Exercise goal – Give the records again. Keep them exact and leave out the images.

[Available data — start]

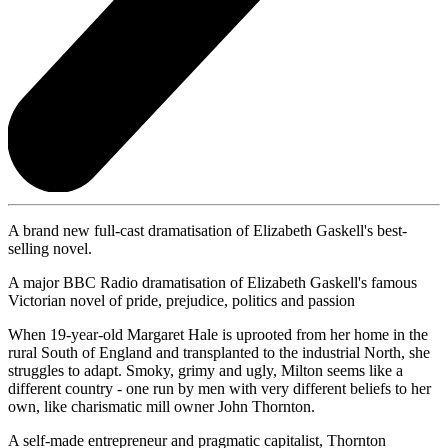
A brand new full-cast dramatisation of Elizabeth Gaskell's best-
selling novel.
A major BBC Radio dramatisation of Elizabeth Gaskell's famous
Victorian novel of pride, prejudice, politics and passion
When 19-year-old Margaret Hale is uprooted from her home in the
rural South of England and transplanted to the industrial North, she
struggles to adapt. Smoky, grimy and ugly, Milton seems like a
different country - one run by men with very different beliefs to her
own, like charismatic mill owner John Thornton.
A self-made entrepreneur and pragmatic capitalist, Thornton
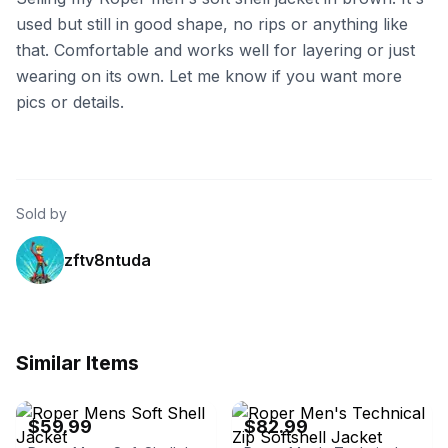
used but still in good shape, no rips or anything like
that. Comfortable and works well for layering or just
wearing on its own. Let me know if you want more
pics or details.
Sold by
zftv8ntuda
Similar Items
eBay - thewesterncompany
eBay - thewesterncompany
$59.99
$82.99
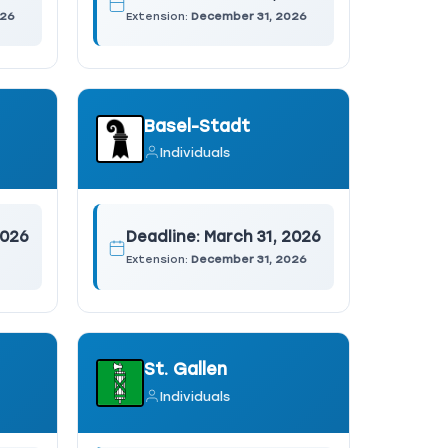
026
Extension:
December 31, 2026
Basel-Stadt
Individuals
2026
Deadline:
March 31, 2026
Extension:
December 31, 2026
St. Gallen
Individuals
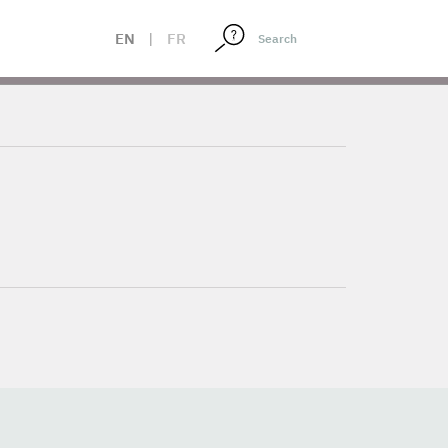
EN
|
FR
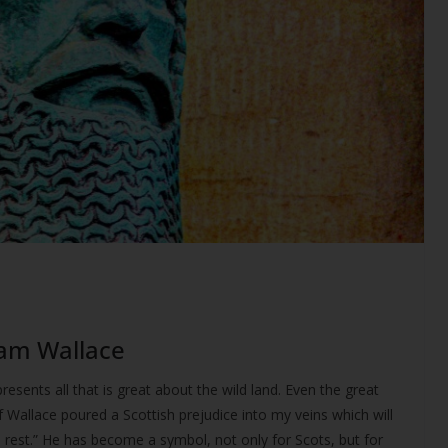
iam Wallace
resents all that is great about the wild land. Even the great
 Wallace poured a Scottish prejudice into my veins which will
nal rest.” He has become a symbol, not only for Scots, but for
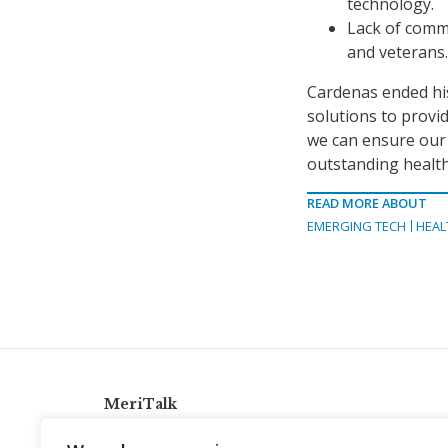
technology.
Lack of comm
and veterans.
Cardenas ended his
solutions to provid
we can ensure our 
outstanding health
READ MORE ABOUT
EMERGING TECH
HEAL
MeriTalk
921 King St., Alexandria, Virginia 22314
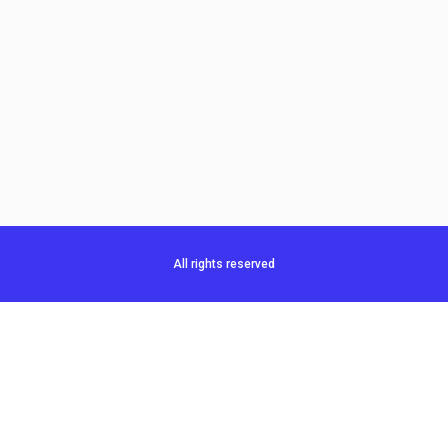
All rights reserved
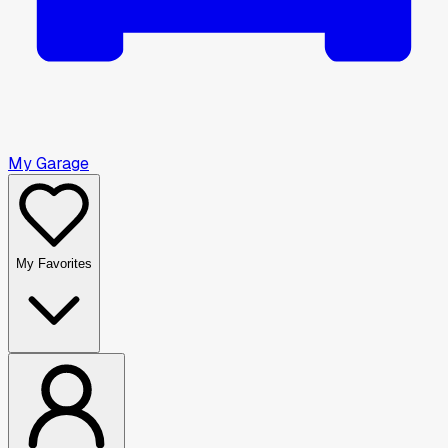
My Garage
My Favorites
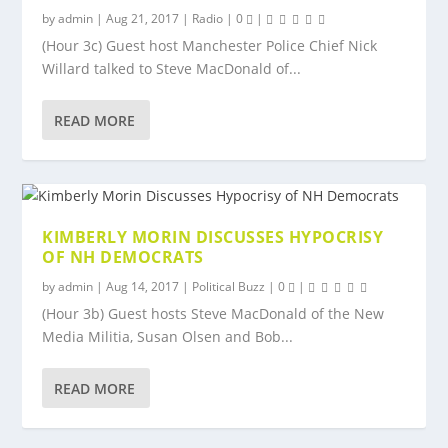
by
admin
|
Aug 21, 2017
|
Radio
|
0
|
(Hour 3c) Guest host Manchester Police Chief Nick
Willard talked to Steve MacDonald of...
READ MORE
KIMBERLY MORIN DISCUSSES HYPOCRISY
OF NH DEMOCRATS
by
admin
|
Aug 14, 2017
|
Political Buzz
|
0
|
(Hour 3b) Guest hosts Steve MacDonald of the New
Media Militia, Susan Olsen and Bob...
READ MORE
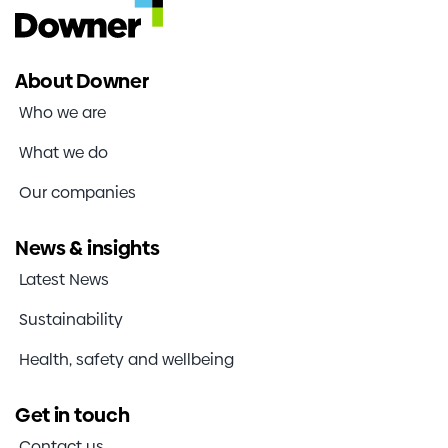
About Downer
Who we are
What we do
Our companies
News & insights
Latest News
Sustainability
Health, safety and wellbeing
Get in touch
Contact us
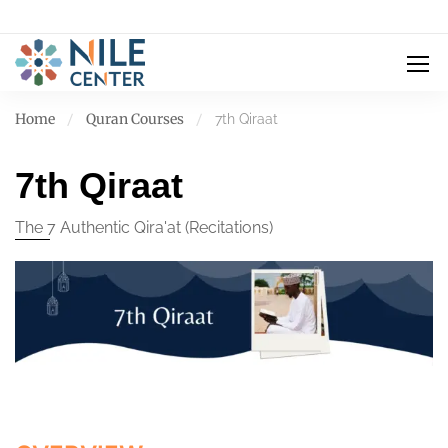
Home
Quran Courses
7th Qiraat
7th Qiraat
The 7 Authentic Qira'at (Recitations)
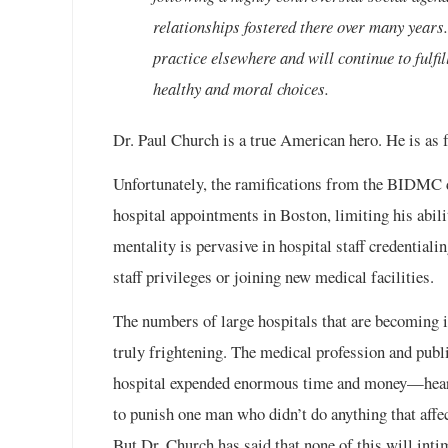
relationships fostered there over many years
practice elsewhere and will continue to fulfi
healthy and moral choices.
Dr. Paul Church is a true American hero. He is as f
Unfortunately, the ramifications from the BIDMC 
hospital appointments in Boston, limiting his abili
mentality is pervasive in hospital staff credentiali
staff privileges or joining new medical facilities.
The numbers of large hospitals that are becoming
truly frightening. The medical profession and pub
hospital expended enormous time and money—hearin
to punish one man who didn’t do anything that affec
But Dr. Church has said that none of this will int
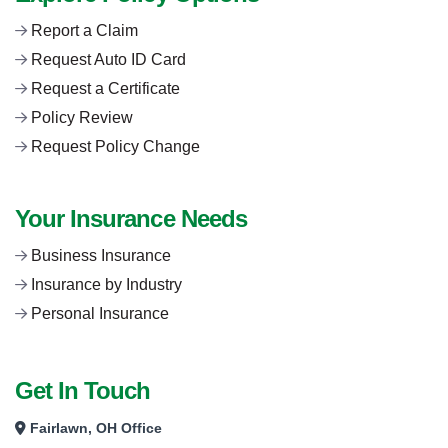
Report a Claim
Request Auto ID Card
Request a Certificate
Policy Review
Request Policy Change
Your Insurance Needs
Business Insurance
Insurance by Industry
Personal Insurance
Get In Touch
Fairlawn, OH Office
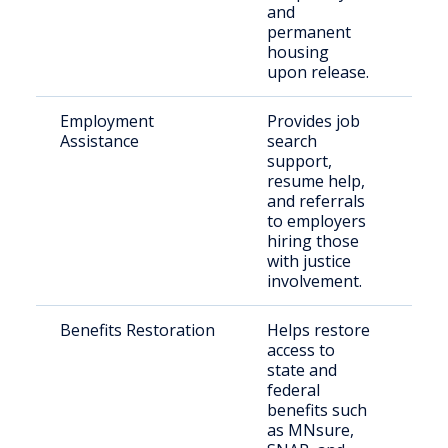
and
permanent
housing
upon release.
Employment
Provides job
For
Assistance
search
inc
support,
indi
resume help,
and referrals
to employers
hiring those
with justice
involvement.
Benefits Restoration
Helps restore
Ret
access to
citi
state and
federal
benefits such
as MNsure,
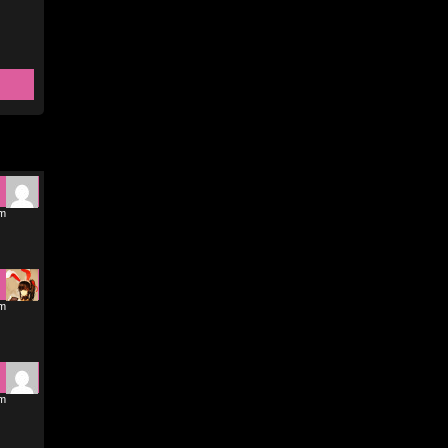
pm
pm
pm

[Available data — finish]

Solution for this exercise –
A brand new full-cast dramatisation of Elizabeth Gaskell's best-
selling novel.
A major BBC Radio dramatisation of Elizabeth Gaskell's famous
Victorian novel of pride, prejudice, politics and passion
When 19-year-old Margaret Hale is uprooted from her home in the
rural South of England and transplanted to the industrial North, she
struggles to adapt. Smoky, grimy and ugly, Milton seems like a
different country - one run by men with very different beliefs to her
own, like charismatic mill owner John Thornton.
A self-made entrepreneur and pragmatic capitalist, Thornton
used but still in good shape, no rips or anything like
that. Comfortable and works well for layering or just
wearing on its own. Let me know if you want more
pics or details.
Sold by
zftv8ntuda
Similar Items
eBay - thewesterncompany
eBay - thewesterncompany
$59.99
$82.99
026
Extension:
December 31, 2026
Basel-Stadt
Individuals
2026
Deadline:
March 31, 2026
Extension:
December 31, 2026
St. Gallen
Individuals
EN
|
FR
iam Wallace
resents all that is great about the wild land. Even the great
 Wallace poured a Scottish prejudice into my veins which will
nal rest.” He has become a symbol, not only for Scots, but for
technology.
Lack of comm
and veterans.
Cardenas ended his
solutions to provid
we can ensure our 
outstanding health
READ MORE ABOUT
EMERGING TECH
HEAL
MeriTalk
921 King St., Alexandria, Virginia 22314
All rights reserved
My Garage
My Favorites
by
admin
|
Aug 21, 2017
|
Radio
|
0
|
(Hour 3c) Guest host Manchester Police Chief Nick
Willard talked to Steve MacDonald of...
READ MORE
KIMBERLY MORIN DISCUSSES HYPOCRISY
OF NH DEMOCRATS
by
admin
|
Aug 14, 2017
|
Political Buzz
|
0
|
(Hour 3b) Guest hosts Steve MacDonald of the New
Media Militia, Susan Olsen and Bob...
READ MORE
About Downer
Who we are
What we do
Our companies
News & insights
Latest News
Sustainability
Health, safety and wellbeing
Get in touch
Contact us
Home
Quran Courses
7th Qiraat
7th Qiraat
The 7 Authentic Qira'at (Recitations)
relationships fostered there over many years
practice elsewhere and will continue to fulfi
healthy and moral choices.
Dr. Paul Church is a true American hero. He is as f
Unfortunately, the ramifications from the BIDMC 
hospital appointments in Boston, limiting his abili
mentality is pervasive in hospital staff credentiali
staff privileges or joining new medical facilities.
The numbers of large hospitals that are becoming
truly frightening. The medical profession and pub
hospital expended enormous time and money—hearin
to punish one man who didn’t do anything that affec
But Dr. Church has said that none of this will int
Report a Claim
Request Auto ID Card
Request a Certificate
Policy Review
Request Policy Change
Your Insurance Needs
Business Insurance
Insurance by Industry
Personal Insurance
Get In Touch
Fairlawn, OH Office
and
permanent
housing
upon release.
Employment
Provides job
For
Assistance
search
inc
support,
indi
resume help,
and referrals
to employers
hiring those
with justice
involvement.
Benefits Restoration
Helps restore
Ret
access to
citi
state and
federal
benefits such
as MNsure,
pm
pm
pm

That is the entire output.